Since Facebook embraced video, says WSJ, it now accounts for 16 percent of a mobile carrier’s traffic in North America, behind only YouTube at 20 percent, according to a Sandvine report in December 2015. The Silicon Valley companies also eat into telecom voice and text profits.

Privacy rules are another bone of contention, since telecoms can only sell location-based ads with difficulty, something that’s a cash cow for Google and Facebook. The recent brouhaha between Apple and the FBI also riles telecom executives who note that they are legally required to cooperate with law enforcement.

“If I need to provide services to the authorities in case there’s trouble, they should do the same,” said Vodafone chief executive Vittorio Colao, who notes that telecoms should also be able to capture customer traffic and data. “I think equal treatment should be applied because the services are the same.” Telecoms also complain that Google forces them to install a complete suite of apps to carry the phones, an issue the European Commission is formally investigating.

Facebook is both standing its ground and trying to appease the telecoms. Zuckerberg told telecom chiefs he supports their bid for less regulation — but opposes an extension of telecom rules to his company and others like it.

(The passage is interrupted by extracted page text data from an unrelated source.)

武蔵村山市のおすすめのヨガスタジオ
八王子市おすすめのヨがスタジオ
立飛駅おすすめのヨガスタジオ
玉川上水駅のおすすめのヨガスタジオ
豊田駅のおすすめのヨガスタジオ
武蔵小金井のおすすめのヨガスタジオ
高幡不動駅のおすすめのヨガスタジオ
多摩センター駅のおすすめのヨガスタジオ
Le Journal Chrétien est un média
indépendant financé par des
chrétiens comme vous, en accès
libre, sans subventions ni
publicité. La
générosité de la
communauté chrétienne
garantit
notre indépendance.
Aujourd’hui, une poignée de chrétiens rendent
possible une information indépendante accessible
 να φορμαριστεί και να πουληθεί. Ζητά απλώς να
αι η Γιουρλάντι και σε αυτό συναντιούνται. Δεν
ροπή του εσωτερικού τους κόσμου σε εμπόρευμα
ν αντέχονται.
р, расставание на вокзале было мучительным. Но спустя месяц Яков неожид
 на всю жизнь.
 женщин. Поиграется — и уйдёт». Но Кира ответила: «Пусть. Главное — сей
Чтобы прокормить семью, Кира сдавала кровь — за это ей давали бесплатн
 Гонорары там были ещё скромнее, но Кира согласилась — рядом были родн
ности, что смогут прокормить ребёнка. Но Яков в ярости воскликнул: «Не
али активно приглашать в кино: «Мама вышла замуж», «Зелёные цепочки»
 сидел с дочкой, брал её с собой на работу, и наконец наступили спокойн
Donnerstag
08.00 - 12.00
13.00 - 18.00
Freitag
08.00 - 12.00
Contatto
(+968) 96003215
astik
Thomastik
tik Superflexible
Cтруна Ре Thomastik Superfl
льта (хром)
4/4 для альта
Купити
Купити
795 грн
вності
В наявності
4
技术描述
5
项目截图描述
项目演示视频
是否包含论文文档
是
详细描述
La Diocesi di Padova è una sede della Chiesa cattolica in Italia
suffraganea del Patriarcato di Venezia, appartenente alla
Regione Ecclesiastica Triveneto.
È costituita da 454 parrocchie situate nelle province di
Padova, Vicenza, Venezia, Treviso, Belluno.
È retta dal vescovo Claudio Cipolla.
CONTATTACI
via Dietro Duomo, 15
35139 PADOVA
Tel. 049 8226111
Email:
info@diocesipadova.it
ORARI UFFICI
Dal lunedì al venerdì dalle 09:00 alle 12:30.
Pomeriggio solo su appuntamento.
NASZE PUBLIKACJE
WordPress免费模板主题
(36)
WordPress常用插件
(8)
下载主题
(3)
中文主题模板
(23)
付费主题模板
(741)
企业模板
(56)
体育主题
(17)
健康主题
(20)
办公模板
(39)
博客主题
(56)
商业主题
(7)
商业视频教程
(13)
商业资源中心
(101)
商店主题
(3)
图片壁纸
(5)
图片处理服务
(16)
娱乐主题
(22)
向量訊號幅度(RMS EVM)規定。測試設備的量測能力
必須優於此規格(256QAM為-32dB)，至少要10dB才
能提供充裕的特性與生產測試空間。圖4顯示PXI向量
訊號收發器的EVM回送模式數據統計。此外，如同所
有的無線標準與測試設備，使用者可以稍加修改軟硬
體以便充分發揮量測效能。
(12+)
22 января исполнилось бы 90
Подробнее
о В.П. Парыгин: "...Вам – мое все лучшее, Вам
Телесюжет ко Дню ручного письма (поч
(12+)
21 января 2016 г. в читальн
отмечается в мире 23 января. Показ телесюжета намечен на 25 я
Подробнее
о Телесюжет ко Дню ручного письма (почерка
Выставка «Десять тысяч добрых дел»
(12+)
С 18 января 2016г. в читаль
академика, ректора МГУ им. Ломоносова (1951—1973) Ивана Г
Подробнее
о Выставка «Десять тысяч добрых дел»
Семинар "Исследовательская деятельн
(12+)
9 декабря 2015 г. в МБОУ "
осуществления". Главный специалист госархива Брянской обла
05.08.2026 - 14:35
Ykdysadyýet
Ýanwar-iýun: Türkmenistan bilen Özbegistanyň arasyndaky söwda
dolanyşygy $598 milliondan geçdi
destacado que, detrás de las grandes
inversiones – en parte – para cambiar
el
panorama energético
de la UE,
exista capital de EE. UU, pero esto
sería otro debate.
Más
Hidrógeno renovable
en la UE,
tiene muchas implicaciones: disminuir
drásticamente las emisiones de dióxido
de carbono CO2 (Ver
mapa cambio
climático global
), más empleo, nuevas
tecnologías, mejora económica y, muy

To appease telecoms, however, Facebook has also joined with 30 companies, including Intel, Nokia, Deutsche Telekom and other carriers, to share information about designing cellular networks. The Telecom Infra Project (TIP) is aimed at making it “easier and less expensive for telecommunications companies to connect people in places that don’t have cellular service.” The open-source initiative enables companies to solicit ideas for design improvements from anyone who wants to contribute.

Although AT&T is in active discussions to join TIP, other telecoms are holding back, concerned that the new initiative “could eventually lead to a direct challenge to their core business of building and running networks.” Still, the move represents an easing of tensions. “I think both sides realize they need each other,” said Nokia chief executive Rajeev Suri.